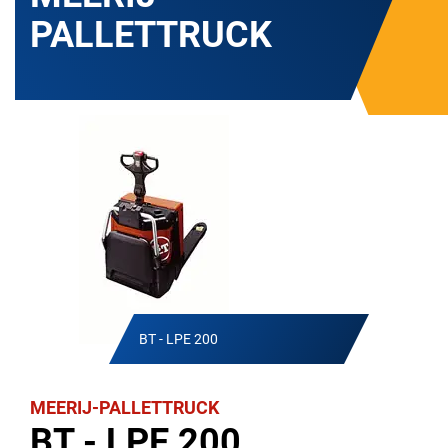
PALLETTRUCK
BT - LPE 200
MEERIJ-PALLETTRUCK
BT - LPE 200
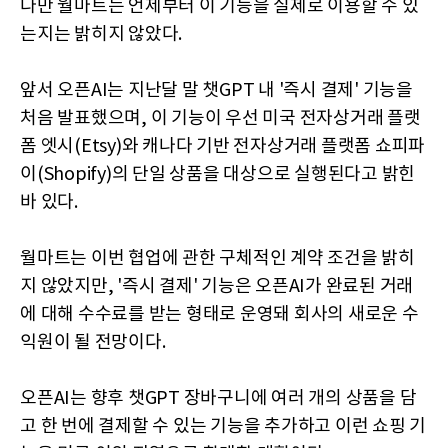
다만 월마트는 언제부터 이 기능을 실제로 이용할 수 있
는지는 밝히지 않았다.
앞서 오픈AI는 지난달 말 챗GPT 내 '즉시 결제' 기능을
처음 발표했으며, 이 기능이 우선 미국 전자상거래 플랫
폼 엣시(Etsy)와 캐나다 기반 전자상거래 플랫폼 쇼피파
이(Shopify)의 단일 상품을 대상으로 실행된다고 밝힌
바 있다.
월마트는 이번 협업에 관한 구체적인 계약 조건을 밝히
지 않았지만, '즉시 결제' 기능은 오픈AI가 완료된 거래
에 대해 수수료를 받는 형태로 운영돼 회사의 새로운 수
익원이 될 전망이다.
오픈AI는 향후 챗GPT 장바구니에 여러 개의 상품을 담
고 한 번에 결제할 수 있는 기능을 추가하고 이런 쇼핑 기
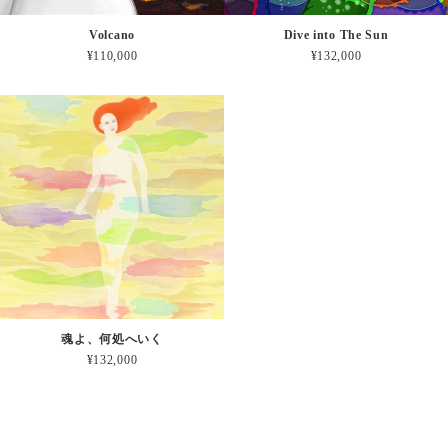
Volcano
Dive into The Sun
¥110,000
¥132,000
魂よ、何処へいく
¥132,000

---

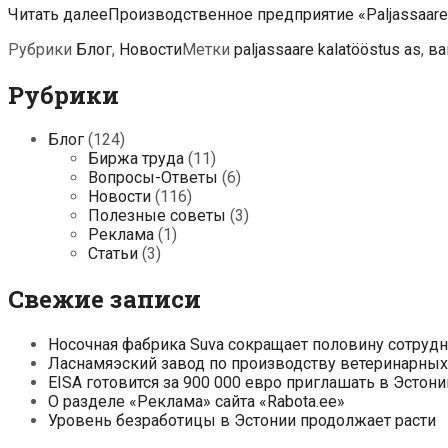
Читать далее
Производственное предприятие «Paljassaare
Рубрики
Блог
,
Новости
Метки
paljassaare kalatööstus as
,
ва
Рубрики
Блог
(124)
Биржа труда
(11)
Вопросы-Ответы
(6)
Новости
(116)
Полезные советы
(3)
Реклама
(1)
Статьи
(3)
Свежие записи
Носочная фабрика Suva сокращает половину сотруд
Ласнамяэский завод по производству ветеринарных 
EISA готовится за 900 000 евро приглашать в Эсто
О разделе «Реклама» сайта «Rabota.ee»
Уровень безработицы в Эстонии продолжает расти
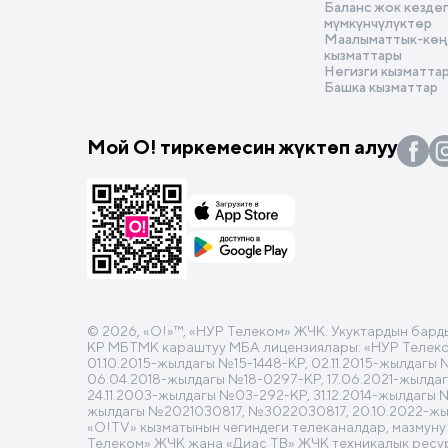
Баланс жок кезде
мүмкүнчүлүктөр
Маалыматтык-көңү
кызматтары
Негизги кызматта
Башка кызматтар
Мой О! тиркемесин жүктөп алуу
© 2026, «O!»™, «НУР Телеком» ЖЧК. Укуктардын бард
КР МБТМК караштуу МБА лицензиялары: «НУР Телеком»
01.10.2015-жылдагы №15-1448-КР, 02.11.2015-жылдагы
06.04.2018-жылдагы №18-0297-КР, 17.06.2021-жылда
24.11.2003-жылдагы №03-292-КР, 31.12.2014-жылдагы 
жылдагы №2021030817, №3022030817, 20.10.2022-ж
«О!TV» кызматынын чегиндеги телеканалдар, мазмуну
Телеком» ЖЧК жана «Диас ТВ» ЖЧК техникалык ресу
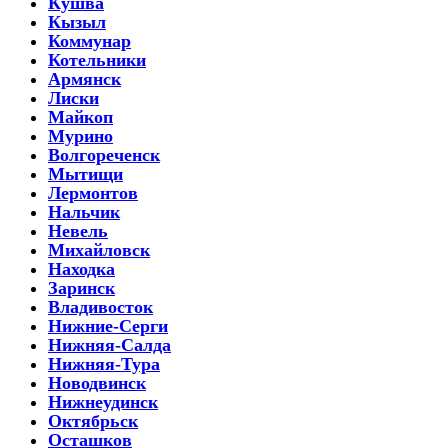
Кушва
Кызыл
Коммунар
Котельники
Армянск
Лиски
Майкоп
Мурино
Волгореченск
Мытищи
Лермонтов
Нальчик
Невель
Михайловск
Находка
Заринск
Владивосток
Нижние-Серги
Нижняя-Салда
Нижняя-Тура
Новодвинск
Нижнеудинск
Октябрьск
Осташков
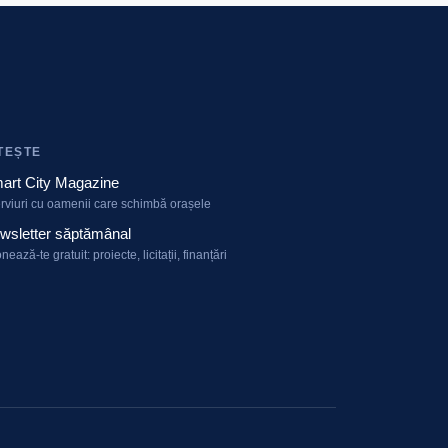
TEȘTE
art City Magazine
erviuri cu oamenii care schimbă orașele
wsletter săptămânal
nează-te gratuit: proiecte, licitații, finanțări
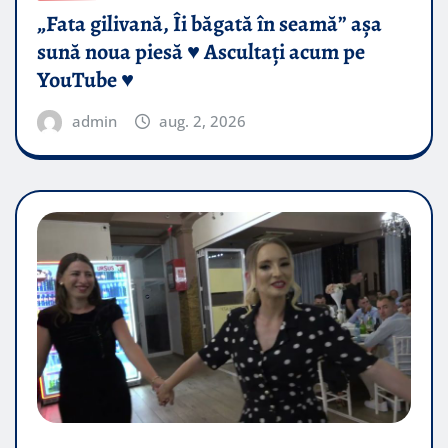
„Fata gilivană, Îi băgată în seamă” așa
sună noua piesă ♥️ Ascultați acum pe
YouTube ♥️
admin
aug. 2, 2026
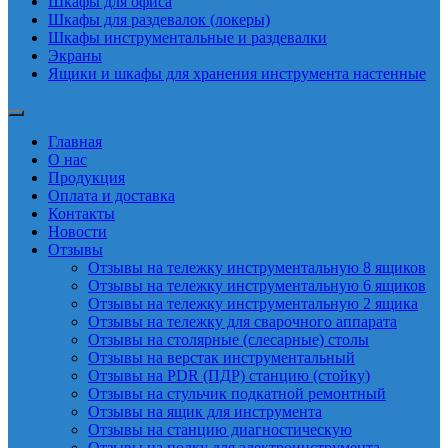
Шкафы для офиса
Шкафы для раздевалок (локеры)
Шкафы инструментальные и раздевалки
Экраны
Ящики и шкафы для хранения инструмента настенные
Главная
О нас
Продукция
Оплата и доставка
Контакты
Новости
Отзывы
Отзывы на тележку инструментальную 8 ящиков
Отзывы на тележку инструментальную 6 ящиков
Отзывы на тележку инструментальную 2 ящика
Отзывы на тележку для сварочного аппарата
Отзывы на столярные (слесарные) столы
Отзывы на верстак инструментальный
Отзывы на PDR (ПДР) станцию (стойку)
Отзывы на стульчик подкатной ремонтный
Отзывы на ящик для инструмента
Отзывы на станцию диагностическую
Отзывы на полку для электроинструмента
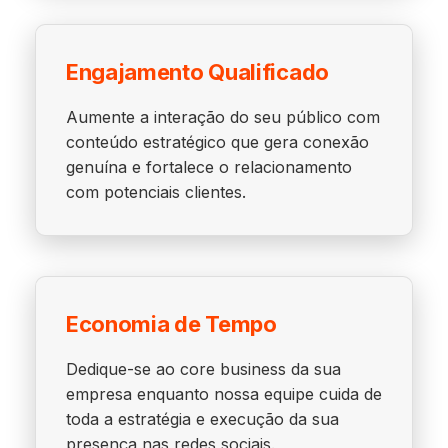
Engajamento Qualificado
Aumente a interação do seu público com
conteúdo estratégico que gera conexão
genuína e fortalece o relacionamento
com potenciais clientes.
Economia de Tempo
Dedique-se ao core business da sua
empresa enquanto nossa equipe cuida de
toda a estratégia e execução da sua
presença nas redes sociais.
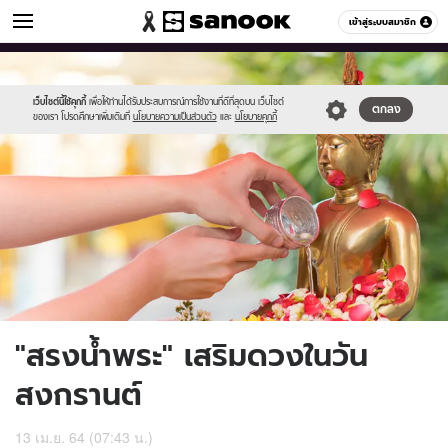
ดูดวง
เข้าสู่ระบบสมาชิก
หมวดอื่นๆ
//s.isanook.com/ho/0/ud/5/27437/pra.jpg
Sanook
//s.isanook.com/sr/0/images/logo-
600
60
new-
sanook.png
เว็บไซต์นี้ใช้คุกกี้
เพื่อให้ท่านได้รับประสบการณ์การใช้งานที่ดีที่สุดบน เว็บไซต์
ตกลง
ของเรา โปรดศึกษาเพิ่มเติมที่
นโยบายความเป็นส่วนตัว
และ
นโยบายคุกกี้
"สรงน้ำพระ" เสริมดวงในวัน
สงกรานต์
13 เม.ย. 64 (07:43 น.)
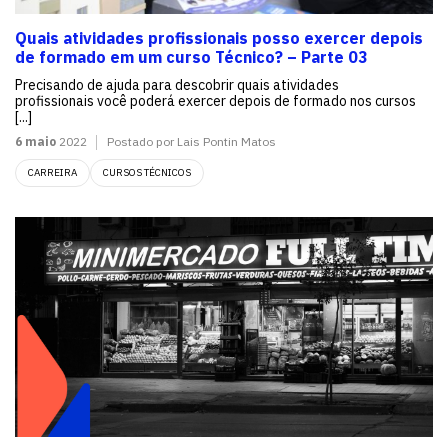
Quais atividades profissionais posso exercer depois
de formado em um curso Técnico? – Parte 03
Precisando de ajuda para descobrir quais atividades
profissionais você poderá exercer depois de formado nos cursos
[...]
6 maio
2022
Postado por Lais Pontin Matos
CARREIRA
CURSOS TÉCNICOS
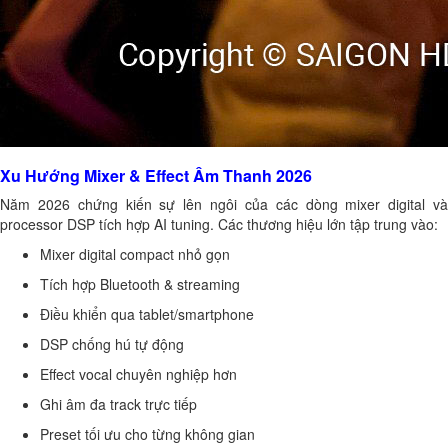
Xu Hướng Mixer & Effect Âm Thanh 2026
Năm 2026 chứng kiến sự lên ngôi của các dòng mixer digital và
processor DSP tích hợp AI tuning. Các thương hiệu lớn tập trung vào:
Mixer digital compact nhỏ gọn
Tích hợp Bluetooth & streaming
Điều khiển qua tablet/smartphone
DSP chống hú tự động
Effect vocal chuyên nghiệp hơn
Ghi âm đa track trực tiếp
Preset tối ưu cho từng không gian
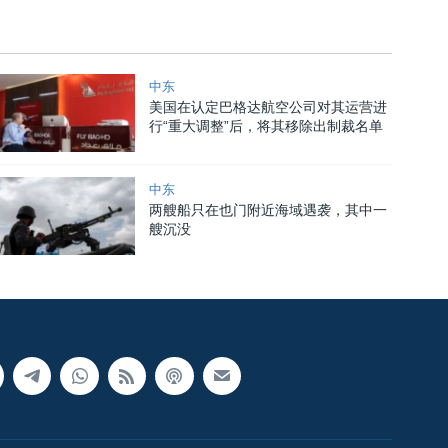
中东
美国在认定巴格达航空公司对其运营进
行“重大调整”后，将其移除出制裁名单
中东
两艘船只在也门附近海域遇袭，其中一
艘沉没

> _Your goal_
List all lines from the entries that include the word "Отзывы".

> _Result of the task_
Отзывы
Отзывы на тележку инструментальную 8 ящиков
Отзывы на тележку инструментальную 6 ящиков
Отзывы на тележку инструментальную 2 ящика
Отзывы на тележку для сварочного аппарата
Отзывы на столярные (слесарные) столы
Отзывы на верстак инструментальный
Отзывы на PDR (ПДР) станцию (стойку)
Отзывы на стульчик подкатной ремонтный
Отзывы на ящик для инструмента
Отзывы на станцию диагностическую
Отзывы на полку для электроинструмента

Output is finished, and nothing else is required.